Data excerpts
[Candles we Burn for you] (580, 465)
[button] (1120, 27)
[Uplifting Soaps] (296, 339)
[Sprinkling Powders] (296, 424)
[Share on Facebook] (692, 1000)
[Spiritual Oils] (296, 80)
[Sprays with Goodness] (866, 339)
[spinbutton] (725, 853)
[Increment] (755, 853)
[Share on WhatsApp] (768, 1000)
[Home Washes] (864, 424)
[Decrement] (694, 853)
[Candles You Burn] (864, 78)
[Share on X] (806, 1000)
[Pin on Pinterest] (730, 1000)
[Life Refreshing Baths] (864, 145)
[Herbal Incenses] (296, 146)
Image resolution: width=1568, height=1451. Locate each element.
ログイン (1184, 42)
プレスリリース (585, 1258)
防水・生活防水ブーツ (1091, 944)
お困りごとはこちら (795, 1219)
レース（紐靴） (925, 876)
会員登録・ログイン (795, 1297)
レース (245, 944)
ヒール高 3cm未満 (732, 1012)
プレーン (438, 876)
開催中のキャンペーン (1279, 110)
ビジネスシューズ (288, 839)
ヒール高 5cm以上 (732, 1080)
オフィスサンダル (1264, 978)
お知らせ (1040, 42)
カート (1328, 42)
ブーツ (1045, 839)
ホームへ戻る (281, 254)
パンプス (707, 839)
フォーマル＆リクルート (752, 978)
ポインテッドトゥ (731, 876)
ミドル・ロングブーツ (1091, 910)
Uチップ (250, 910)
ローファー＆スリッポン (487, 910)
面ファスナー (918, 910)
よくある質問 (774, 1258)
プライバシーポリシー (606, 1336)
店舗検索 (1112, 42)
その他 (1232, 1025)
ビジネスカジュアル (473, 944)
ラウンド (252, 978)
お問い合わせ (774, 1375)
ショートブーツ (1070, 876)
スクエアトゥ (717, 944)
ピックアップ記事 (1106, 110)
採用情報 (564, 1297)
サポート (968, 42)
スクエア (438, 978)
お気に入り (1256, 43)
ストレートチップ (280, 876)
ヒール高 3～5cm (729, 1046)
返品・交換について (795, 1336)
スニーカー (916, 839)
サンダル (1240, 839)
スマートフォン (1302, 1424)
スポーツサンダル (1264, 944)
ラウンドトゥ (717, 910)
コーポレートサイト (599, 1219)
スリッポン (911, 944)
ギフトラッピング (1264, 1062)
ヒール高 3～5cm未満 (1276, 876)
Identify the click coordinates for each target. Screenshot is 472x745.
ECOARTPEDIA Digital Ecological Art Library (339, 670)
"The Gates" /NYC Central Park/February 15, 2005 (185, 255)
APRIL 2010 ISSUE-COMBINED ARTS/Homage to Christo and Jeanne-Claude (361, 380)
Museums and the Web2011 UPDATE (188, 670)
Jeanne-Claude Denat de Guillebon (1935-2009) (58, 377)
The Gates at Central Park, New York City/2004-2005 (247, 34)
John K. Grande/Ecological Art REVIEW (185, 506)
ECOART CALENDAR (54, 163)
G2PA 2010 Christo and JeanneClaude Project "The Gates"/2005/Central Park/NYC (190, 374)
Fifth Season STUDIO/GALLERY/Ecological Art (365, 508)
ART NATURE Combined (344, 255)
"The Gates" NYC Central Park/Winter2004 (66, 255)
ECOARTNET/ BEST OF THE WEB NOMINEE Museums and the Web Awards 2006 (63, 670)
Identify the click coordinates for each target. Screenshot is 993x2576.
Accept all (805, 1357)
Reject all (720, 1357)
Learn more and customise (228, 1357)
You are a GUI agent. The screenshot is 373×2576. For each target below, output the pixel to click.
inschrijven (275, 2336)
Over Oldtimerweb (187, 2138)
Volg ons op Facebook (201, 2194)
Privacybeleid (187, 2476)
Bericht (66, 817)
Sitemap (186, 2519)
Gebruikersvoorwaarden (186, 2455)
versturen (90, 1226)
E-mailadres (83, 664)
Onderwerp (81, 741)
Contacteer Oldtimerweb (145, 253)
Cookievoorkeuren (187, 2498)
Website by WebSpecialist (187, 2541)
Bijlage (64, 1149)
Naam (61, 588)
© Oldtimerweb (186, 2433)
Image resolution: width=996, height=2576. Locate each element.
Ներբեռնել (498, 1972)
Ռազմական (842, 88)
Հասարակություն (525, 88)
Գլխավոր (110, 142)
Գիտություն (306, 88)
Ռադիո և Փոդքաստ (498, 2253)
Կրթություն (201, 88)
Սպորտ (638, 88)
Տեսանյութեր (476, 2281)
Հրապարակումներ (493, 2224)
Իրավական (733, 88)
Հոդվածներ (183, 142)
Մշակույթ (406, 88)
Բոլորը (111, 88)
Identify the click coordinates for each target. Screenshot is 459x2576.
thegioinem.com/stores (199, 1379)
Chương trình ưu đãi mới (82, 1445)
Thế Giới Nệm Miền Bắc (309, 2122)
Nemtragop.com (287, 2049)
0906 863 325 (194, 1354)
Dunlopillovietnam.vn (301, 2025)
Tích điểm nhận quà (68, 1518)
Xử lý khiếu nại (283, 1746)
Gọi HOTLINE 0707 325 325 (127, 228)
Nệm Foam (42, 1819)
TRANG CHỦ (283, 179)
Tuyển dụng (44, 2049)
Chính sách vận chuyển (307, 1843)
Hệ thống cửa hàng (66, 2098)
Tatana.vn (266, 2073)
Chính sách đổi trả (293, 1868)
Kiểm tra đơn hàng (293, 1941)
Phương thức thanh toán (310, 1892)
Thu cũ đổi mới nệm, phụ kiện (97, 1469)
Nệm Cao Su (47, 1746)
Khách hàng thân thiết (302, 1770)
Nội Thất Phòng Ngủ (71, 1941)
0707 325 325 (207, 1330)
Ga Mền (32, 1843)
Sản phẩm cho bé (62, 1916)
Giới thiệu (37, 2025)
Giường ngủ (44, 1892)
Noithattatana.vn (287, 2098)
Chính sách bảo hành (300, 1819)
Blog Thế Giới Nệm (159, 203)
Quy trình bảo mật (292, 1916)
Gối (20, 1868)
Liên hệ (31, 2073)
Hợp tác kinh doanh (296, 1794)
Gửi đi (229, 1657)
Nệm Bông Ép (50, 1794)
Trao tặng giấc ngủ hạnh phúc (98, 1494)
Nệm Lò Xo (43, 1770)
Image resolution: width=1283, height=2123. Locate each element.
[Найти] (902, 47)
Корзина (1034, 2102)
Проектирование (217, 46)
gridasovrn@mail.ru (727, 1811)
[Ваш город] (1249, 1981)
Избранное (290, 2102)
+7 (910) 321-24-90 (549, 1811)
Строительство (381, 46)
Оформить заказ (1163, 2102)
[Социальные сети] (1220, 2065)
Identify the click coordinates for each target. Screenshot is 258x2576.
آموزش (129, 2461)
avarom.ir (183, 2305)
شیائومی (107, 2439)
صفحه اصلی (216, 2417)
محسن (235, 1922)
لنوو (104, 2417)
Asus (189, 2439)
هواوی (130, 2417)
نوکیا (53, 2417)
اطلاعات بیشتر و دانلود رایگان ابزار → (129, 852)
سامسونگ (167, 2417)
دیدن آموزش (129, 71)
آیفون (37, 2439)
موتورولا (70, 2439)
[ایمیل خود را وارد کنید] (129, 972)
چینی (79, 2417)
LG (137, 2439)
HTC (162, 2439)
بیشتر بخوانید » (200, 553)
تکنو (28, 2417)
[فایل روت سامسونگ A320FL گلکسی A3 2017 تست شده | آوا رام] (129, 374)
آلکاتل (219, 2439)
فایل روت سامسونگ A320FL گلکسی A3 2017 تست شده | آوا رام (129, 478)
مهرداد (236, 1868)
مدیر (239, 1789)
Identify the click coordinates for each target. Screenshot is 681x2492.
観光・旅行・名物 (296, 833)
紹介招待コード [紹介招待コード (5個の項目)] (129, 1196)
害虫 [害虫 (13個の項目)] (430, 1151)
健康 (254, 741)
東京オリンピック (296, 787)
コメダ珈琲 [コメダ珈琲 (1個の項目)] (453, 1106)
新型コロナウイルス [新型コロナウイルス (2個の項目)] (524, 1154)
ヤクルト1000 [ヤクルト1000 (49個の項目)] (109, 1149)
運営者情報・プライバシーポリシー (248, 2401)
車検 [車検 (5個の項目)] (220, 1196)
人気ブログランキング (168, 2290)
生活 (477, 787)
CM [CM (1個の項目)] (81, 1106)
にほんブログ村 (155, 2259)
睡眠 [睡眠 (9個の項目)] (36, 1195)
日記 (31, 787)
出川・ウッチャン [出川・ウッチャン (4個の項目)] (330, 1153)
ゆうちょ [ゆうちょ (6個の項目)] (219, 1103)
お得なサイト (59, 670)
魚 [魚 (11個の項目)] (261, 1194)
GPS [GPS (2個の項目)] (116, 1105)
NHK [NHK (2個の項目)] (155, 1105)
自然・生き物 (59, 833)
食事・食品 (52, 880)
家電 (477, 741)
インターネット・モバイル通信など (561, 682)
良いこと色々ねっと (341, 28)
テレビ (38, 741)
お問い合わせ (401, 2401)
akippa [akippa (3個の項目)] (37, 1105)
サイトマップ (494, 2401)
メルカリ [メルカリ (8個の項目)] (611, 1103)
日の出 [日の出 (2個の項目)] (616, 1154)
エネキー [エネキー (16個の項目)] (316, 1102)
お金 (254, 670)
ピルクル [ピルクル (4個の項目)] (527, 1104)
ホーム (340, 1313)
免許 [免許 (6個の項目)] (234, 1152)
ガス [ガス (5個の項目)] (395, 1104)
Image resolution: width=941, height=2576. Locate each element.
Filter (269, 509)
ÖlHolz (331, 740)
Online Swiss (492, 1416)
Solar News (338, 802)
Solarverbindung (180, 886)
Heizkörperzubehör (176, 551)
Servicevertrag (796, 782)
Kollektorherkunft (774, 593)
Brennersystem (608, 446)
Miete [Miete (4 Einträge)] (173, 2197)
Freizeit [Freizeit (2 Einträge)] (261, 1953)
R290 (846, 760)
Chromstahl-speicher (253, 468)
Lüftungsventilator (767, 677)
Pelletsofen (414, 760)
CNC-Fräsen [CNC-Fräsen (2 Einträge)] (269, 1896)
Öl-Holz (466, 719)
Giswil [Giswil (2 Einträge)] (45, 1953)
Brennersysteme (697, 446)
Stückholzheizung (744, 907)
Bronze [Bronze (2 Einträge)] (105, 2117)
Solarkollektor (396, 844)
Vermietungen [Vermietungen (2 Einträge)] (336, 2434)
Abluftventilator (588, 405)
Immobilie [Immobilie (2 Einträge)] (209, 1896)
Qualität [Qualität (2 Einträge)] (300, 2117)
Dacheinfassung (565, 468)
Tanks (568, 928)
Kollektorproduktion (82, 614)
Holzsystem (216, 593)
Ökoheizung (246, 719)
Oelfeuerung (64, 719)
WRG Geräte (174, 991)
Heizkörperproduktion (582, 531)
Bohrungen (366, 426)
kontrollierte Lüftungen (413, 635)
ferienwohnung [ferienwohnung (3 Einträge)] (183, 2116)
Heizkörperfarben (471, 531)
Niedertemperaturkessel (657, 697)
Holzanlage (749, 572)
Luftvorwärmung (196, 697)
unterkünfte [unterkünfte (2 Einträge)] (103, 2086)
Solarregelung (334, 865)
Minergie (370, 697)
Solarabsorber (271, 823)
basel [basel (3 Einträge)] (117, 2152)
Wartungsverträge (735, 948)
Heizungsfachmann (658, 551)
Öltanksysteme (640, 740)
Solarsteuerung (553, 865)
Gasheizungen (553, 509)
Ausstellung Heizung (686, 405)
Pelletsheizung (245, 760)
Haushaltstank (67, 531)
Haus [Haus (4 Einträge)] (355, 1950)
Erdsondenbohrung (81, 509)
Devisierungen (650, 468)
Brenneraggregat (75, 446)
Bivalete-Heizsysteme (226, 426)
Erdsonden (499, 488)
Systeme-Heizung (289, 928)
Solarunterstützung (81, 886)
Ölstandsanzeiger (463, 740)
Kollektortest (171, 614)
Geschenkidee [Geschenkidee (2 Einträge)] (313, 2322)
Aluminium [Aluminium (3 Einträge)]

= WHAT THIS TASK INVOLVES =
From the records above, give again exactly the lines running from the line with "生活 (477, 787)" to the line with "Luftvorwärmung (196, 697)", inclusive.

= EXERCISE OUTPUT =
生活 (477, 787)
CM [CM (1個の項目)] (81, 1106)
にほんブログ村 (155, 2259)
睡眠 [睡眠 (9個の項目)] (36, 1195)
日記 (31, 787)
出川・ウッチャン [出川・ウッチャン (4個の項目)] (330, 1153)
ゆうちょ [ゆうちょ (6個の項目)] (219, 1103)
お得なサイト (59, 670)
魚 [魚 (11個の項目)] (261, 1194)
GPS [GPS (2個の項目)] (116, 1105)
NHK [NHK (2個の項目)] (155, 1105)
自然・生き物 (59, 833)
食事・食品 (52, 880)
家電 (477, 741)
インターネット・モバイル通信など (561, 682)
良いこと色々ねっと (341, 28)
テレビ (38, 741)
お問い合わせ (401, 2401)
akippa [akippa (3個の項目)] (37, 1105)
サイトマップ (494, 2401)
メルカリ [メルカリ (8個の項目)] (611, 1103)
日の出 [日の出 (2個の項目)] (616, 1154)
エネキー [エネキー (16個の項目)] (316, 1102)
お金 (254, 670)
ピルクル [ピルクル (4個の項目)] (527, 1104)
ホーム (340, 1313)
免許 [免許 (6個の項目)] (234, 1152)
ガス [ガス (5個の項目)] (395, 1104)
Image resolution: width=941, height=2576. Locate each element.
Filter (269, 509)
ÖlHolz (331, 740)
Online Swiss (492, 1416)
Solar News (338, 802)
Solarverbindung (180, 886)
Heizkörperzubehör (176, 551)
Servicevertrag (796, 782)
Kollektorherkunft (774, 593)
Brennersystem (608, 446)
Miete [Miete (4 Einträge)] (173, 2197)
Freizeit [Freizeit (2 Einträge)] (261, 1953)
R290 (846, 760)
Chromstahl-speicher (253, 468)
Lüftungsventilator (767, 677)
Pelletsofen (414, 760)
CNC-Fräsen [CNC-Fräsen (2 Einträge)] (269, 1896)
Öl-Holz (466, 719)
Giswil [Giswil (2 Einträge)] (45, 1953)
Brennersysteme (697, 446)
Stückholzheizung (744, 907)
Bronze [Bronze (2 Einträge)] (105, 2117)
Solarkollektor (396, 844)
Vermietungen [Vermietungen (2 Einträge)] (336, 2434)
Abluftventilator (588, 405)
Immobilie [Immobilie (2 Einträge)] (209, 1896)
Qualität [Qualität (2 Einträge)] (300, 2117)
Dacheinfassung (565, 468)
Tanks (568, 928)
Kollektorproduktion (82, 614)
Holzsystem (216, 593)
Ökoheizung (246, 719)
Oelfeuerung (64, 719)
WRG Geräte (174, 991)
Heizkörperproduktion (582, 531)
Bohrungen (366, 426)
kontrollierte Lüftungen (413, 635)
ferienwohnung [ferienwohnung (3 Einträge)] (183, 2116)
Heizkörperfarben (471, 531)
Niedertemperaturkessel (657, 697)
Holzanlage (749, 572)
Luftvorwärmung (196, 697)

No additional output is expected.